A different kind of challenge presented itself when the opportunity arose to become finance director of Mothercare, a retailer specialising focused on baby and infant clothes and accessories, that was experiencing a turbulent period. The role was to “run the finance team, and help stabilise,” the group, fulfilling career advice to ‘build that portfolio’, this time by taking on a “hardcore turnaround”.
In a painful restructuring of the group’s UK business that was losing £25m a year, the UK chain of 270 shops (out of 1,500 worldwide) was almost halved, a £100m rights issue was undertaken. “We worked with suppliers, managed stock, payments, cash, all that sort of financial heartland stuff, where the finance team really shine.
Fit for purpose
Although the turnaround breathed new life into Mothercare, the sheer effort of stabilising the group was a massive challenge. “Turnarounds sucks the energy out of you,” says Martin. He was ready for a new opportunity that came with the combined CFO and operations director role at Charles Tyrwhitt.
He says he is relishing the scope that such a role offers. “As CFO and COO I get to do more, every day is different. You get the breadth and the insight into a business that no more than a handful of people get, so how can you not wake up and be excited by that?”
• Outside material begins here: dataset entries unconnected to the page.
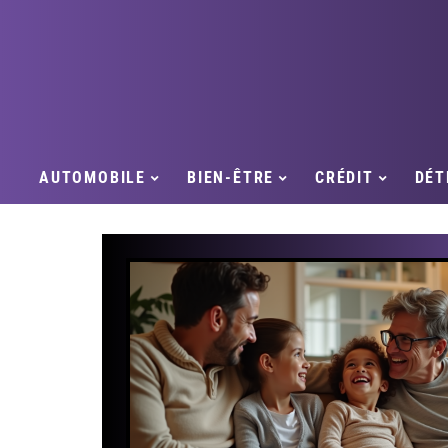
AUTOMOBILE
BIEN-ÊTRE
CRÉDIT
DÉT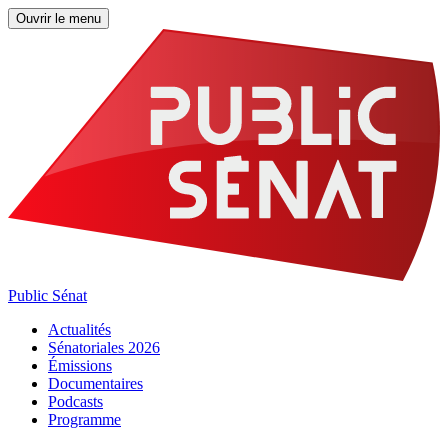
Ouvrir le menu
Public Sénat
Actualités
Sénatoriales 2026
Émissions
Documentaires
Podcasts
Programme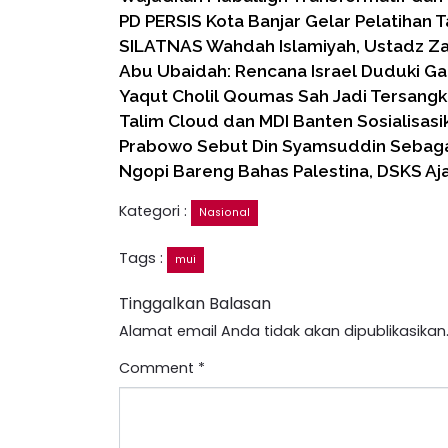
PD PERSIS Kota Banjar Gelar Pelatihan 
SILATNAS Wahdah Islamiyah, Ustadz Za
Abu Ubaidah: Rencana Israel Duduki Ga
Yaqut Cholil Qoumas Sah Jadi Tersangk
Talim Cloud dan MDI Banten Sosialisas
Prabowo Sebut Din Syamsuddin Sebag
Ngopi Bareng Bahas Palestina, DSKS Aj
Kategori :
Nasional
Tags :
mui
Tinggalkan Balasan
Alamat email Anda tidak akan dipublikasikan
Comment
*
What keeps him up at night? “Not a lot because I tend to sleep well,” says Martin. “I’m usually knackered is the honest answer, with two kids and a busy job. But if there’s a problem which there isn’t an easy solution to, it will weigh on my mind,” he adds.
One potential headache is Brexit. “Our UK business will be exposed to that like everybody else’s, but fortunately its one third of our overall business so that’s helpful. However, London’s a very international place and how our colleagues feel about that, working here and the ease with which they can work is important.
“One of the things we’ve been doing is helping a lot of our colleagues register with the government and making sure they understand what their rights are and actively helping them to register so that they’re well placed if they do want to stay here,” says Martin.